Jack sighed deeply. He had told Briggs he was on a three-month rest, although in reality he was anything but. There were at least two murderers loose in Reading, a mother of all conspiracies was unfolding unseen in front of him, and if what he thought was true, the geopolitical future of the world was very much in the balance. Perhaps. He made some coffee and tapped in to toad-news.com to see if the Gingerbreadman had been caught or shot. He hadn’t.
“Can I come to work with you?”
It was Caliban, sitting on the kitchen table.
“I’m on leave.”
“Sure you are.”
“I am. And get off the table.”
“Please?” implored Caliban as he jumped to the floor.
“There is no place for you in—Hang on,” he added, suddenly thinking of something. “You’re a thieving little swine, aren’t you?”
“One of the finest,” replied Caliban proudly, puffing out his chest.
“Then I may have a job for you.”
“Sorry,” said the ape, wagging a finger at him. “I never steal to order—that would be immoral. I only do it for fun.”
“Okay, then—do you want to have some seriously good fun?”
Caliban nodded vigorously, and Jack ran upstairs to get dressed. He kissed Madeleine, who mumbled something in her sleep along the lines of “Knock ’em dead, tiger.”
Forty minutes later Jack was bumping down the track to the gravel pit and Mary’s Short Sunderland flying houseboat. It was still not yet six-thirty, and the lake was a flat calm. Not so much as a ripple broke the broad expanse of silver, and when Jack walked along the jetty, he could see fish feeding in the gin-clear shallows. It was almost idyllic, and hard to believe that, as likely as not, a ten-mile radius would encompass not only this picture of calm and tranquillity but also a raging psychopath and a fugitive member of Parliament wanted for murder.
Jack knocked twice on the hull door, and after a few minutes it was opened by Mary, who was wrapped up in a dressing gown.

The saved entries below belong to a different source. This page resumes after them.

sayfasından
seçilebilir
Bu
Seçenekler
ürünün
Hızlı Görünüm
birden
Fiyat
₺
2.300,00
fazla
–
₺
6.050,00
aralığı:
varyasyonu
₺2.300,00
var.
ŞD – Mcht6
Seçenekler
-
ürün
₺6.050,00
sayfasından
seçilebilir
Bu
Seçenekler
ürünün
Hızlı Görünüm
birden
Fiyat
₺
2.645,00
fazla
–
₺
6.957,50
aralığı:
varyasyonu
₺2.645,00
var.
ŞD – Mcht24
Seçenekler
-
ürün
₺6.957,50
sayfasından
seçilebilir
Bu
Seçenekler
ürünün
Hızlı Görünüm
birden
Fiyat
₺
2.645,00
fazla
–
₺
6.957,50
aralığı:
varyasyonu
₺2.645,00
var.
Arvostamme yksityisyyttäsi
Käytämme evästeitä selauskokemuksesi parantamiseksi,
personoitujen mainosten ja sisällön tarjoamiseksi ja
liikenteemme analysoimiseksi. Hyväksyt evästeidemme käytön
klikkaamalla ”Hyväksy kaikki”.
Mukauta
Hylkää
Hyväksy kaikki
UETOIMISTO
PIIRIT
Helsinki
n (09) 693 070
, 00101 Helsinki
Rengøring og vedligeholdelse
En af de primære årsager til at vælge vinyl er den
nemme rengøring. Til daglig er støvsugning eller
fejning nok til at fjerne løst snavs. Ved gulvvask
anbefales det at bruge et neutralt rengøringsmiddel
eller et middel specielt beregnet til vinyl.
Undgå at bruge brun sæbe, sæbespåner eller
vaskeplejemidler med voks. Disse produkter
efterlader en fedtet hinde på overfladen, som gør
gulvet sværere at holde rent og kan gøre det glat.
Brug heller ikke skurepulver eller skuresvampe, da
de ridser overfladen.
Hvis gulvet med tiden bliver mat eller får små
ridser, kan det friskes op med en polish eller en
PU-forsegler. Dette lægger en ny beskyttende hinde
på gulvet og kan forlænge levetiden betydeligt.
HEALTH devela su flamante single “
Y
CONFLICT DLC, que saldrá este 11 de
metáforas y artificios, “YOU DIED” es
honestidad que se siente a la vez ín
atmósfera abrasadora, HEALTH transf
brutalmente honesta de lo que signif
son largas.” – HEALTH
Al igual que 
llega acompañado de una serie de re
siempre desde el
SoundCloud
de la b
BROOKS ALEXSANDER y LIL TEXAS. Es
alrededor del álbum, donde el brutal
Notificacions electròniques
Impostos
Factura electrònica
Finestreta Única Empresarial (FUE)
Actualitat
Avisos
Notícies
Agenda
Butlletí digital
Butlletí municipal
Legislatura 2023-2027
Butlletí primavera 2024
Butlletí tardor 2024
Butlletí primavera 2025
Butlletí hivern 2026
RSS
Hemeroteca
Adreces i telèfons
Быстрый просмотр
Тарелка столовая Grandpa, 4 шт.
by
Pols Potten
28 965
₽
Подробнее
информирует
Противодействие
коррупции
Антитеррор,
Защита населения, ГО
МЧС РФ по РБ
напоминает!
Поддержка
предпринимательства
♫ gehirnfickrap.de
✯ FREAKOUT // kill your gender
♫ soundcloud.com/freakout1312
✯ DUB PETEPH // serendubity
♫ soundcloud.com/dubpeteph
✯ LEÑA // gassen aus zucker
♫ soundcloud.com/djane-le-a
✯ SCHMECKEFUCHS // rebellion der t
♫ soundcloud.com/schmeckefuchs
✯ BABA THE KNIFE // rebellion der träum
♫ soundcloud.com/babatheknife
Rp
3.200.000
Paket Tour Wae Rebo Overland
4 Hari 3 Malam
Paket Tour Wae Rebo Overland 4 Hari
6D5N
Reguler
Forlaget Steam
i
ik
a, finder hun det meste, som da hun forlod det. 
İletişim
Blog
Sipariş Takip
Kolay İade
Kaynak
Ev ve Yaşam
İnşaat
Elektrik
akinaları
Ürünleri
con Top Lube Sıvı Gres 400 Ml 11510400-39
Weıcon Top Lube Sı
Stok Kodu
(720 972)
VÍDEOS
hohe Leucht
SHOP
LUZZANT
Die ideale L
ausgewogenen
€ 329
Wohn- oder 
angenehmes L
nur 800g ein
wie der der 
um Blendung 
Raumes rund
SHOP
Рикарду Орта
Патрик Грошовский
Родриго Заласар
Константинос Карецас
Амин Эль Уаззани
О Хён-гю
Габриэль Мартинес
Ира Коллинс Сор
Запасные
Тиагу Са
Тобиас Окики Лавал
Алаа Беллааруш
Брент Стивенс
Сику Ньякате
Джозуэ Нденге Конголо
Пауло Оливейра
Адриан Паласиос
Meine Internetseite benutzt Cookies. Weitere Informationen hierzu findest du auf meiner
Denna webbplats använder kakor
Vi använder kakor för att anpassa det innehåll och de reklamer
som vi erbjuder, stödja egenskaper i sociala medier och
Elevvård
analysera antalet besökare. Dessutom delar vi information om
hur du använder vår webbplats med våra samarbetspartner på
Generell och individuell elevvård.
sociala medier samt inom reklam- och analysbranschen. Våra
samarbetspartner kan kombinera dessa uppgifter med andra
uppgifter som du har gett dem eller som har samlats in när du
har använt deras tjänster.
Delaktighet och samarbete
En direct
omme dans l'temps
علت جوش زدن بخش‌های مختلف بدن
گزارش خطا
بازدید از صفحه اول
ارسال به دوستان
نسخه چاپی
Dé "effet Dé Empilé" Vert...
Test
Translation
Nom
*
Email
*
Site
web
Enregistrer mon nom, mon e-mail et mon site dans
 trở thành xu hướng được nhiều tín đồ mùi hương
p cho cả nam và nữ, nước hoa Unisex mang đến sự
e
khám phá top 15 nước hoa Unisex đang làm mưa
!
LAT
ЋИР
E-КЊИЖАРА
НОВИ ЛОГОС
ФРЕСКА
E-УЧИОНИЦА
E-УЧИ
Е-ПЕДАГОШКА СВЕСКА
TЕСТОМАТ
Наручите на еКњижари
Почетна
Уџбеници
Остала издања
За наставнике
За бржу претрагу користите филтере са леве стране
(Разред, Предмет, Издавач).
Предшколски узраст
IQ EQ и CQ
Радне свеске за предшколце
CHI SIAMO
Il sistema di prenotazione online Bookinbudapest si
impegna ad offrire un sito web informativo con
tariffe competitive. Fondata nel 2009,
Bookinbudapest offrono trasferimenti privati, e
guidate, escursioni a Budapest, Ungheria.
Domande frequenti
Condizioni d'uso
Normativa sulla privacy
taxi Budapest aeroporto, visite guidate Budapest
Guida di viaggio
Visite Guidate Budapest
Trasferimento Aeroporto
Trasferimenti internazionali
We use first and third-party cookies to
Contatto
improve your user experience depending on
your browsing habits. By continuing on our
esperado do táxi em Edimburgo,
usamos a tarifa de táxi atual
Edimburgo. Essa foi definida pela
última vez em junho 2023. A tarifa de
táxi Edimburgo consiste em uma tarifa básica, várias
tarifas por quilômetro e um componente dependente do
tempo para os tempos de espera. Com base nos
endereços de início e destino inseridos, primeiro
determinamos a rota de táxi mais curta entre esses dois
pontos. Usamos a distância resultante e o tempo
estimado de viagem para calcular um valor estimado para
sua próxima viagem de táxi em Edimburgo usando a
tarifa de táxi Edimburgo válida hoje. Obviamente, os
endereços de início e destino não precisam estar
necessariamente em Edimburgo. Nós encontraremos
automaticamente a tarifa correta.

She blinked sleepily.
“Shit, Jack, what’s the time?”
“Early.”
“What happened to your face?”
“This one was Briggs,” he said, pointing to his chin, “and this one was Madeleine.”
“Madeleine?”
“It’s all right—we made up. Can I have some coffee?”
“You know where it is. I’ll get dressed.”
Jack walked through the main part of the hull and up into the flight deck, where he lit the gas and put on the kettle. He sat in the copilot’s seat and stared absently at the view. There were still a lot of unanswered questions, but he hoped he could fit all the pieces together before the shitstorm really began.
Mary reappeared a few minutes later, drying her damp hair with a towel.
“You have an alien stuck to the ceiling,” observed Jack.
“I know,” said Mary, pouring some coffee. “He needed somewhere to stay.”